▸ Problem to solve:
Report the count of lines in the entries below that contain "triangle", and leave out everything else.

******************************

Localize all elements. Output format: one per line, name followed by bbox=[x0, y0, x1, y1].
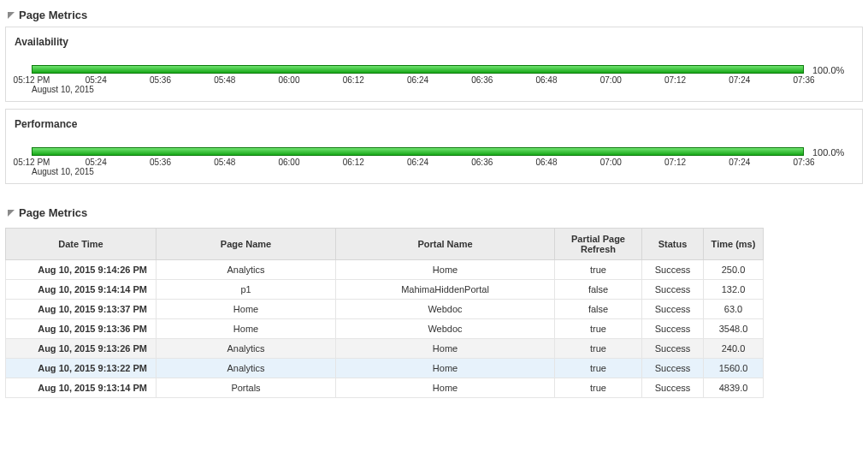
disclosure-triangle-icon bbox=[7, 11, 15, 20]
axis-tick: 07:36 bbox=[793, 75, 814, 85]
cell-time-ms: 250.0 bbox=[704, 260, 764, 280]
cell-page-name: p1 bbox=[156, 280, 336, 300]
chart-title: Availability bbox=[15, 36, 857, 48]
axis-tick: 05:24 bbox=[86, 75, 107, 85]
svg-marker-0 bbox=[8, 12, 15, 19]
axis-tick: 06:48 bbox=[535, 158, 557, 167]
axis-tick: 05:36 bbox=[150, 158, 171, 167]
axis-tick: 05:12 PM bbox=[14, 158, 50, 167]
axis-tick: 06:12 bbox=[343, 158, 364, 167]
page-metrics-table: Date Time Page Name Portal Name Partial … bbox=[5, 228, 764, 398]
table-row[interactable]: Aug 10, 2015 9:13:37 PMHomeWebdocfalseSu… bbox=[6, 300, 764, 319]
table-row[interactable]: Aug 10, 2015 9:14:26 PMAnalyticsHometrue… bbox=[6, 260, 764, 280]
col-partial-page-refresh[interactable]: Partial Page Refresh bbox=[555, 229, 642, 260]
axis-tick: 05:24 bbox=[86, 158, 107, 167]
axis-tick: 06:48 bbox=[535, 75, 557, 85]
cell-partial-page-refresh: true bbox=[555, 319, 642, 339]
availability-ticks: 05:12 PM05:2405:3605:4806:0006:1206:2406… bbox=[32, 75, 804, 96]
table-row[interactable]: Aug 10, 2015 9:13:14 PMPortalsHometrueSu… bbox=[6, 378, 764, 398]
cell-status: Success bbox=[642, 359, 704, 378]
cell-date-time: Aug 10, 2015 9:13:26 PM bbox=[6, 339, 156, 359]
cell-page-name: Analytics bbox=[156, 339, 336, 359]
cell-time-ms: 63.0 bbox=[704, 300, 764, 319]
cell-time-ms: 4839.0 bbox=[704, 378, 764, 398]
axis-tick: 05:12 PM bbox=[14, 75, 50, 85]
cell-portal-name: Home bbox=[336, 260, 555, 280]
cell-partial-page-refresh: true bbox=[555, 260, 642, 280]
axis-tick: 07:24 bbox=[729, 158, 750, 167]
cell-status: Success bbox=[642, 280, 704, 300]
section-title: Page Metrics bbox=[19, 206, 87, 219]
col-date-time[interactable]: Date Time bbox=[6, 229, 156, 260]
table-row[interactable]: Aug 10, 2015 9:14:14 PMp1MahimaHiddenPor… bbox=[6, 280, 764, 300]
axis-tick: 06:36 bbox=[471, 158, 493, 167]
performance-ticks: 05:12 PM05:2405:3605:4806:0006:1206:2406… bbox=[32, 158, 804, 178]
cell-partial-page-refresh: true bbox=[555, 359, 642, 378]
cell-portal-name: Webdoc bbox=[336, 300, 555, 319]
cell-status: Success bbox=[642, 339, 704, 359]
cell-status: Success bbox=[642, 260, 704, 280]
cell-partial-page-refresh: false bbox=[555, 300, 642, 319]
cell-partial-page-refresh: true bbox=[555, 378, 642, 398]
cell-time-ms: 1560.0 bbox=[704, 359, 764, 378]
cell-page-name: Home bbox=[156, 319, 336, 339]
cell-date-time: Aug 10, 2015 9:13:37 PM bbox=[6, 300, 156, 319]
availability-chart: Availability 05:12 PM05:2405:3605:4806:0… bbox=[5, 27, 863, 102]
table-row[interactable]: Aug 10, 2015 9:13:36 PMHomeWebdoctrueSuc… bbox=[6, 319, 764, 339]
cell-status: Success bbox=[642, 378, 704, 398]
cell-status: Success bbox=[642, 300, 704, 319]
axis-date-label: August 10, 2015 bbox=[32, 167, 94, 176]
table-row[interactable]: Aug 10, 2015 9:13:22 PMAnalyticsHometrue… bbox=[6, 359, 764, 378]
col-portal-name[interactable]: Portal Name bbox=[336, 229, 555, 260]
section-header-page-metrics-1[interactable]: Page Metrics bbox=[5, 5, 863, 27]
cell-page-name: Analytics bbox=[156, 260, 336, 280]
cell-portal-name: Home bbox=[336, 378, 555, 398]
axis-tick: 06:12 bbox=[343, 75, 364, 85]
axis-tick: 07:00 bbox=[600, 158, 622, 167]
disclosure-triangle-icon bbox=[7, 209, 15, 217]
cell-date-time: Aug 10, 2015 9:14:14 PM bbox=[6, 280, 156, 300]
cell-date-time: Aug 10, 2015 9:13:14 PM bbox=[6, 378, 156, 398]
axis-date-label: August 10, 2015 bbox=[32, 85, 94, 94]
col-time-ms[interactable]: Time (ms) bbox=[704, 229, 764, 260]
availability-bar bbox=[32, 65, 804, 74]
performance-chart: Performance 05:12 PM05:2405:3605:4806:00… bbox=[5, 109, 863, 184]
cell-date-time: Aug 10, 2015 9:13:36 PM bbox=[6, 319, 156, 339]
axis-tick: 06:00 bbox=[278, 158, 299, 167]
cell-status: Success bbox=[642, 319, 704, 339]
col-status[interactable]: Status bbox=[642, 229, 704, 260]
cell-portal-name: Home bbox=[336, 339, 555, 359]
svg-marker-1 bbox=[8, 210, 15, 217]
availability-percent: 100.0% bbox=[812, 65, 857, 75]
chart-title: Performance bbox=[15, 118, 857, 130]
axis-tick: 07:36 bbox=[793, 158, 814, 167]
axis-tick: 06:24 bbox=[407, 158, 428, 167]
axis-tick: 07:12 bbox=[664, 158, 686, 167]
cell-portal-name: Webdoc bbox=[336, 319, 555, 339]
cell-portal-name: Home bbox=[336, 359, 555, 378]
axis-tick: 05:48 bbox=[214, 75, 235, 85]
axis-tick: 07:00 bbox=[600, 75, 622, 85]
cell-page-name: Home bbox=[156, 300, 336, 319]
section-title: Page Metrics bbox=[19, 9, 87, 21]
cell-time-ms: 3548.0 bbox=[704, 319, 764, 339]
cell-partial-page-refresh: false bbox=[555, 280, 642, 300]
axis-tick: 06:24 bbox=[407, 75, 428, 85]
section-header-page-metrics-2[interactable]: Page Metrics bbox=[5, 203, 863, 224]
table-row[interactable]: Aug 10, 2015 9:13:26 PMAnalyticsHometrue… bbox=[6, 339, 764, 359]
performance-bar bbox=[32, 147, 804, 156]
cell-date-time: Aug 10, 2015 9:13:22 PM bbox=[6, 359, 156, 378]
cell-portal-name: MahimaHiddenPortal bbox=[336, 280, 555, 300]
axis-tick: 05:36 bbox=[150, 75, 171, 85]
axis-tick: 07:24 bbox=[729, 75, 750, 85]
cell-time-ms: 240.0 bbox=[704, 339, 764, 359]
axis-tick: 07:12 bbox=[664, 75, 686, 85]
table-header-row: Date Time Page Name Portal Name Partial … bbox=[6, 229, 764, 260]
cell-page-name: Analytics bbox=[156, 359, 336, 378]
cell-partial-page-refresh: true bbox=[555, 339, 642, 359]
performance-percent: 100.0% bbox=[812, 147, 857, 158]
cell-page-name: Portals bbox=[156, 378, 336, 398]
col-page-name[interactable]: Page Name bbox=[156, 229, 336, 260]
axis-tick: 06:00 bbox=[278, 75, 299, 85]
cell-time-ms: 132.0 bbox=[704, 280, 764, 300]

******************************

▸ Response to this task:
2